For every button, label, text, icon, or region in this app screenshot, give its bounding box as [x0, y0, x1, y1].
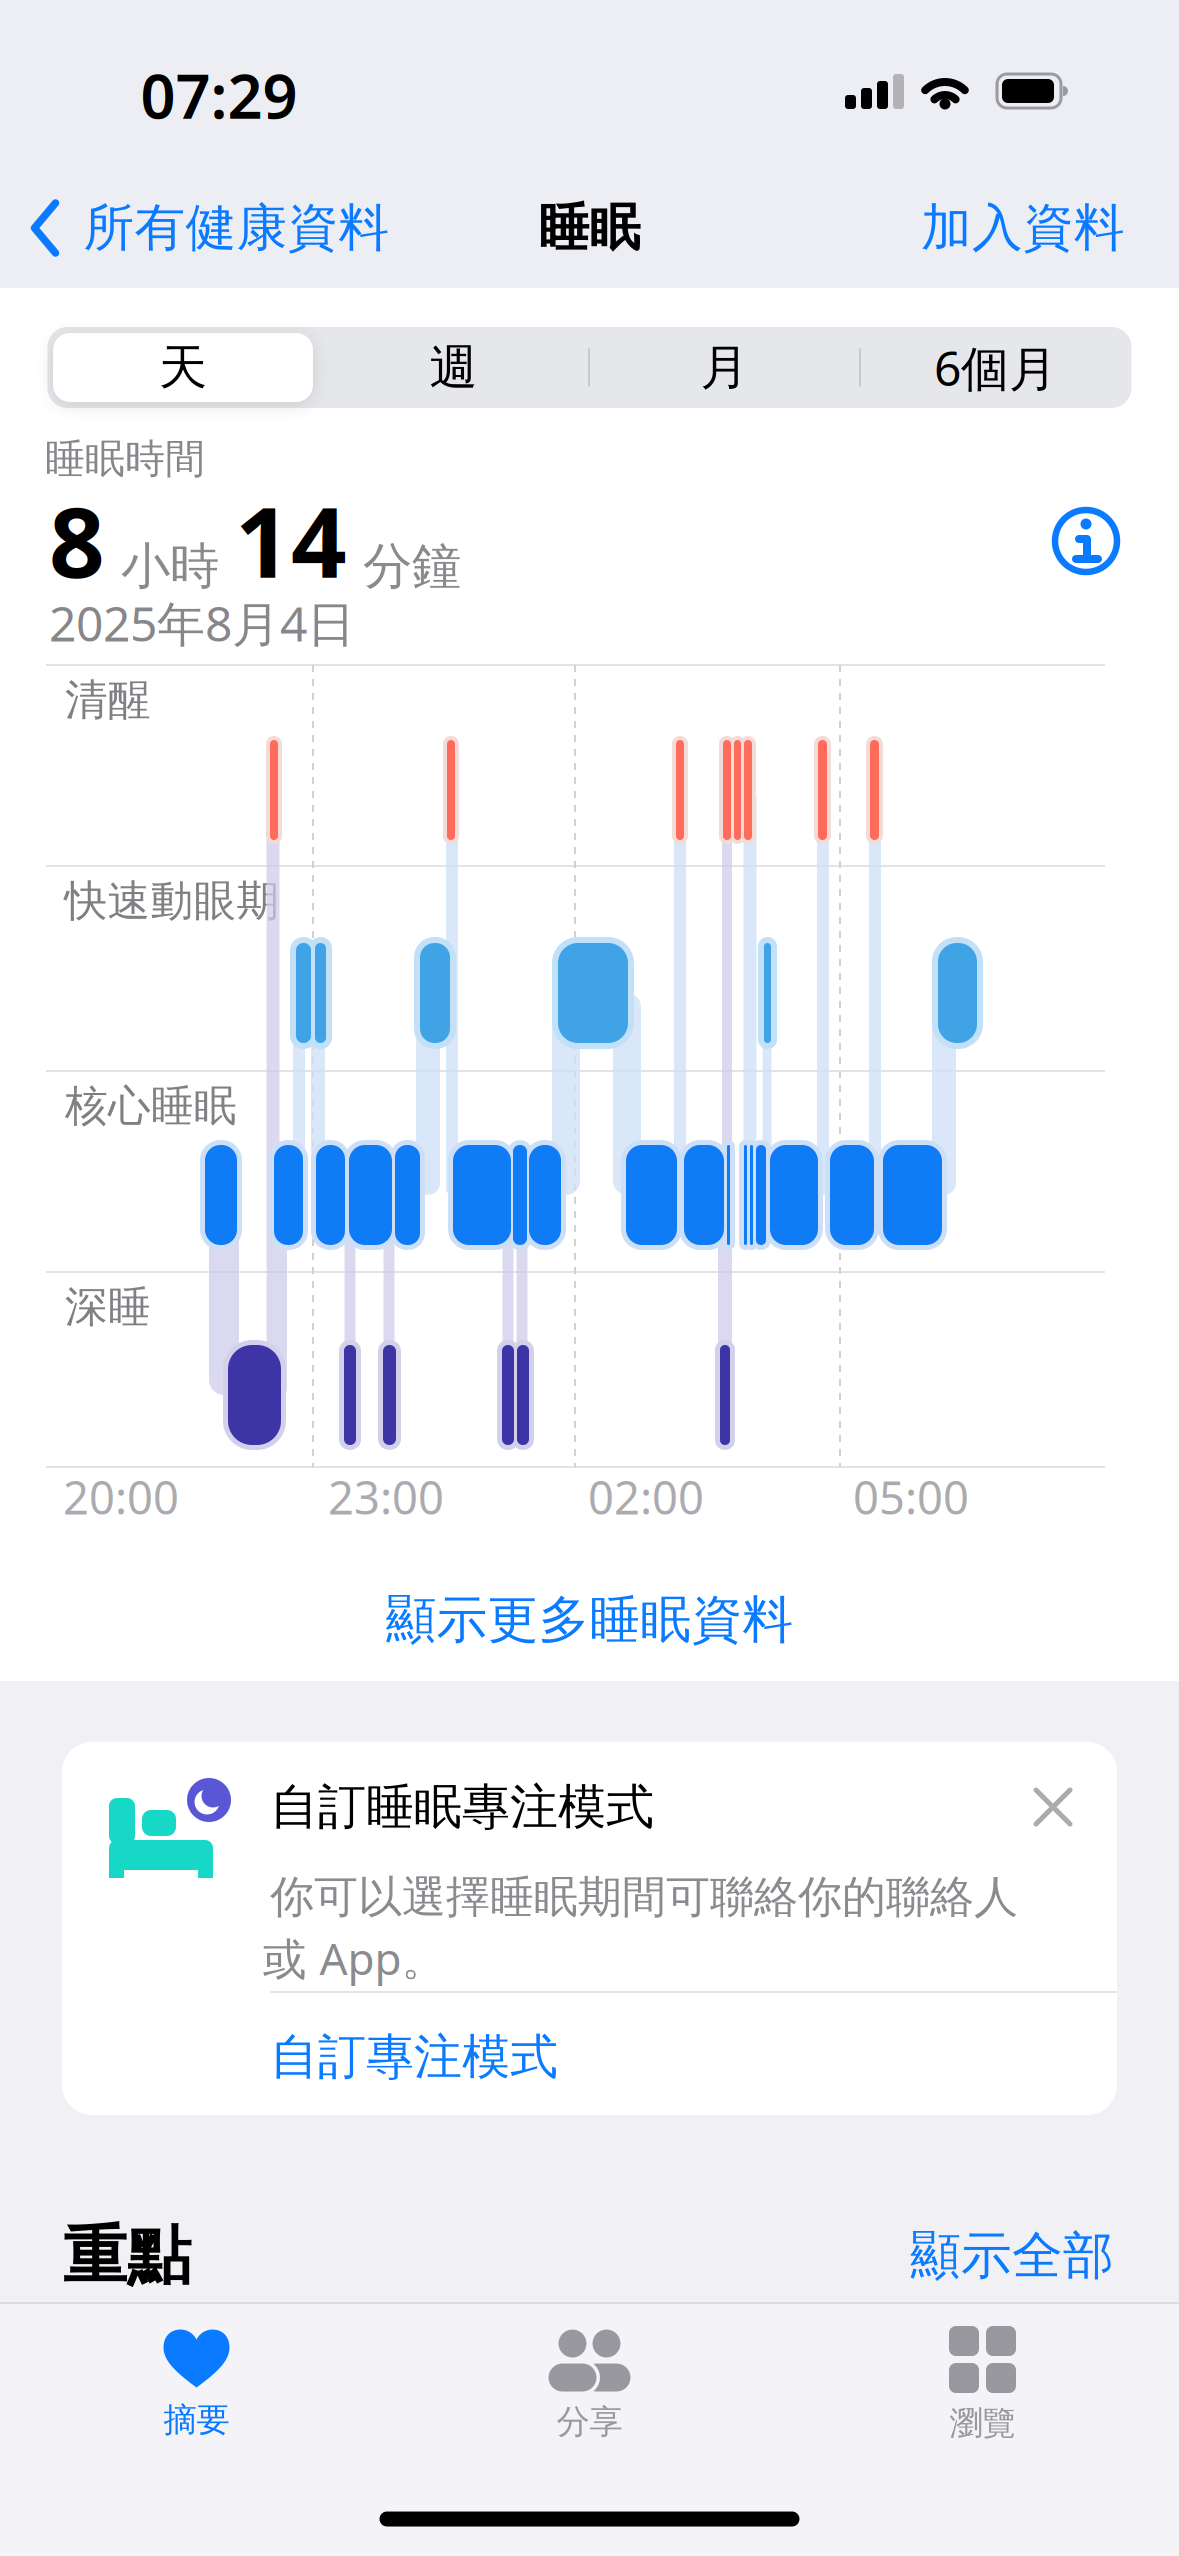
staticText: 清醒	[65, 674, 151, 726]
button[interactable]: 摘要	[164, 2330, 230, 2440]
staticText: 睡眠	[538, 197, 640, 259]
staticText: 核心睡眠	[65, 1080, 237, 1132]
staticText: 所有健康資料	[84, 197, 390, 259]
staticText: 自訂專注模式	[270, 2028, 558, 2086]
button[interactable]: 瀏覽	[949, 2326, 1016, 2444]
button[interactable]: 自訂專注模式	[270, 2028, 558, 2086]
staticText: 睡眠時間	[45, 434, 205, 484]
staticText: 分享	[556, 2402, 622, 2442]
staticText: 分鐘	[363, 536, 461, 597]
staticText: 顯示更多睡眠資料	[386, 1589, 794, 1651]
button[interactable]: 所有健康資料	[30, 197, 390, 259]
button[interactable]: 分享	[544, 2328, 634, 2442]
staticText: 07:29	[140, 54, 298, 136]
staticText: 顯示全部	[910, 2225, 1114, 2287]
staticText: 週	[430, 338, 478, 397]
staticText: 快速動眼期	[64, 875, 280, 927]
staticText: 月	[700, 338, 748, 397]
staticText: 摘要	[164, 2400, 230, 2440]
button[interactable]: 6個月	[934, 336, 1057, 399]
staticText: 2025年8月4日	[49, 591, 355, 655]
staticText: 20:00	[63, 1467, 179, 1527]
button[interactable]: 關閉	[1030, 1784, 1076, 1830]
staticText: 自訂睡眠專注模式	[270, 1778, 654, 1836]
staticText: 小時	[121, 536, 219, 597]
button[interactable]: 天	[53, 333, 313, 402]
staticText: 你可以選擇睡眠期間可聯絡你的聯絡人	[270, 1870, 1018, 1924]
staticText: 02:00	[588, 1467, 704, 1527]
staticText: 天	[159, 338, 207, 397]
staticText: 重點	[63, 2217, 191, 2295]
button[interactable]: 加入資料	[921, 197, 1125, 259]
staticText: 23:00	[328, 1467, 444, 1527]
staticText: 或 App。	[262, 1929, 446, 1987]
staticText: 深睡	[65, 1281, 151, 1333]
staticText: 14	[235, 475, 347, 605]
staticText: 05:00	[853, 1467, 969, 1527]
button[interactable]: 顯示全部	[910, 2225, 1114, 2287]
staticText: 6個月	[934, 336, 1057, 399]
button[interactable]: 週	[430, 338, 478, 397]
staticText: 加入資料	[921, 197, 1125, 259]
button[interactable]: 顯示更多睡眠資料	[386, 1589, 794, 1651]
staticText: 8	[49, 475, 105, 605]
button[interactable]: 月	[700, 338, 748, 397]
button[interactable]: 關於睡眠	[1052, 507, 1120, 575]
staticText: 瀏覽	[950, 2403, 1016, 2444]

## Task description
The reply should hold every record, unchanged, and no pictures.

## Result for this exercise
For every button, label, text, icon, or region in this app screenshot, give its bounding box as [x0, y0, x1, y1].
staticText: 清醒	[65, 674, 151, 726]
button[interactable]: 摘要	[164, 2330, 230, 2440]
staticText: 睡眠	[538, 197, 640, 259]
staticText: 核心睡眠	[65, 1080, 237, 1132]
staticText: 所有健康資料	[84, 197, 390, 259]
staticText: 自訂專注模式	[270, 2028, 558, 2086]
button[interactable]: 瀏覽	[949, 2326, 1016, 2444]
button[interactable]: 自訂專注模式	[270, 2028, 558, 2086]
staticText: 睡眠時間	[45, 434, 205, 484]
staticText: 分享	[556, 2402, 622, 2442]
staticText: 分鐘	[363, 536, 461, 597]
staticText: 顯示更多睡眠資料	[386, 1589, 794, 1651]
button[interactable]: 所有健康資料	[30, 197, 390, 259]
button[interactable]: 分享	[544, 2328, 634, 2442]
staticText: 07:29	[140, 54, 298, 136]
staticText: 顯示全部	[910, 2225, 1114, 2287]
staticText: 週	[430, 338, 478, 397]
staticText: 快速動眼期	[64, 875, 280, 927]
staticText: 月	[700, 338, 748, 397]
staticText: 摘要	[164, 2400, 230, 2440]
button[interactable]: 6個月	[934, 336, 1057, 399]
staticText: 2025年8月4日	[49, 591, 355, 655]
staticText: 20:00	[63, 1467, 179, 1527]
button[interactable]: 關閉	[1030, 1784, 1076, 1830]
staticText: 自訂睡眠專注模式	[270, 1778, 654, 1836]
staticText: 小時	[121, 536, 219, 597]
button[interactable]: 天	[53, 333, 313, 402]
staticText: 你可以選擇睡眠期間可聯絡你的聯絡人	[270, 1870, 1018, 1924]
staticText: 02:00	[588, 1467, 704, 1527]
staticText: 天	[159, 338, 207, 397]
staticText: 重點	[63, 2217, 191, 2295]
button[interactable]: 加入資料	[921, 197, 1125, 259]
staticText: 23:00	[328, 1467, 444, 1527]
staticText: 或 App。	[262, 1929, 446, 1987]
staticText: 深睡	[65, 1281, 151, 1333]
staticText: 14	[235, 475, 347, 605]
staticText: 05:00	[853, 1467, 969, 1527]
button[interactable]: 顯示全部	[910, 2225, 1114, 2287]
staticText: 6個月	[934, 336, 1057, 399]
button[interactable]: 週	[430, 338, 478, 397]
staticText: 加入資料	[921, 197, 1125, 259]
button[interactable]: 顯示更多睡眠資料	[386, 1589, 794, 1651]
staticText: 8	[49, 475, 105, 605]
button[interactable]: 月	[700, 338, 748, 397]
button[interactable]: 關於睡眠	[1052, 507, 1120, 575]
staticText: 瀏覽	[950, 2403, 1016, 2444]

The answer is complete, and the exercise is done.